La nueva película de Anya Taylor-Joy esconde más que una crítica culinaria macabra
No hay proyecto donde Anya Taylor-Joy no se luzca, pero si hay un género que le viene como anillo al dedo ese el terror. Tras La bruja, Múltiple, Marrowbone o Última noche en el Soho, la actriz vuelve a impresionar con su carisma en una película como El menú, relato que vuelve a posicionarla como reina del horror gracias a una crítica macabra al mundo de la alta cocina repleta de ingredientes muy afilados. Pero, más allá de lo mucho que ella luzca en pantalla y de la visión tan estrambótica de lo culinario, se trata de una cinta repleta de muchas capas y sorpresas cuyo discurso va mucho más lejos de lo esperado.
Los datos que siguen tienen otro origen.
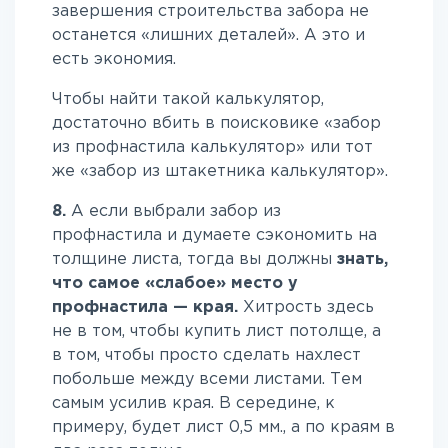
завершения строительства забора не
останется «лишних деталей». А это и
есть экономия.
Чтобы найти такой калькулятор,
достаточно вбить в поисковике «забор
из профнастила калькулятор» или тот
же «забор из штакетника калькулятор».
8.
А если выбрали забор из
профнастила и думаете сэкономить на
толщине листа, тогда вы должны
знать,
что самое «слабое» место у
профнастила — края.
Хитрость здесь
не в том, чтобы купить лист потолще, а
в том, чтобы просто сделать нахлест
побольше между всеми листами. Тем
самым усилив края. В середине, к
примеру, будет лист 0,5 мм., а по краям в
Su propuesta nos pone en la piel de un grupo de comensales que, tras pagar un precio elevado por encima de los 1.000 dólares, se aventuran a una experiencia culinaria en una isla a manos de un aclamado chef. Pero el menú que deberán catar no será precisamente una rica y suculenta comida, puesto que se enfrentarán a un giro de los acontecimientos que les pondrá frente a la vida y la muerte.
Como digo, la historia se centra en poner en entredicho el valor de la alta cocina, donde lo minimalista y conceptual se impone a lo rico y sabroso. Es decir, una idea elitista que este thriller de terror lleva al extremo para mostrarnos su lado absurdo en un espectáculo de sangre y giros de guion. Pero, en medio de esta macabra idea, también surge un afilado análisis de toda la hipocresía que ronda en la sociedad, especialmente en esas altas esferas que, lejos de saborear los placeres de la vida, andan perdidos en la superficialidad de las apariencias y del poder económico sin alcanzar la felicidad.
Esto lo consigue a través de un plantel de personajes donde caben roles de todo tipo, desde el chef obseso con alcanzar logros profesionales cada vez más extremos, dado vida por un intenso Ralph Fiennes, hasta el contrapunto de la joven proveniente de entornos humildes, que se come la pantalla gracias al carácter arrollador de Anya Taylor-Joy. Y entre medias, ricachones blanqueadores de dinero, parejas de apariencia idílica con una vida lejos de serlo, o estrellas de cine no tan estelares como cabría esperar. Todo un festín para desgranar la vida elitista que, sumado a la comedia negra y al toque macabro, nos deja una película única en su especie con mucho por decir.
Además, siento que su discurso de lo culinario también se aplica a cualquier disciplina artística, a esa obsesión de los artistas de llenar un sentimiento de perfección que nunca va a darse por satisfecho, al entredicho de dar valor a cualquier simpleza, al absurdo de ver a la crítica especializada prestarse al juego de dar valor a lo banal o a lo preocupante de que la gente de a pie acaba cayendo en el engaño, como bien demuestra el secundario de una crítica gastronómica con aspiraciones exageradas de grandeza o los cocineros que acompañan al chef.
No obstante, una vez que arranca la función, creo que centra tanto el foco en el espectáculo, las sorpresas y en resaltar la excentricidad de la propuesta que llegado el momento de relucir a sus personajes estos no destacan todo lo que podrían. Hay situaciones muy peliagudas para cada uno de ellos, siguiendo (a su manera) la estructura de un slasher de terror mientras pone por delante el mensaje crítico a sus perfiles, pero el problema es que la diversión del show culinario es tan grande que estos no te importan todo lo necesario. Además, que Taylor-Joy y Fiennes se lleven toda la atención ante la ausencia de estrellas potentes entre los secundarios tampoco ayuda. De ahí que crea que muchas de las capas que tiene El menú están más escondidas de lo que deberían.
Pero no es un inconveniente que impida disfrutar de la película en todo su esplendor, solo un detalle que la elevaría a un nivel mayor que el de un divertimiento ameno, macabro y con un toque negro extremo. Y es que, al final, su mayor baza es el tener un desarrollo alocado e impredecible que te mantiene pegado a la butaca, que te hace vibrar con cada uno de sus giros y que te incita a querer escarbar dentro de cada una de las muchas ideas que desfilan por pantalla.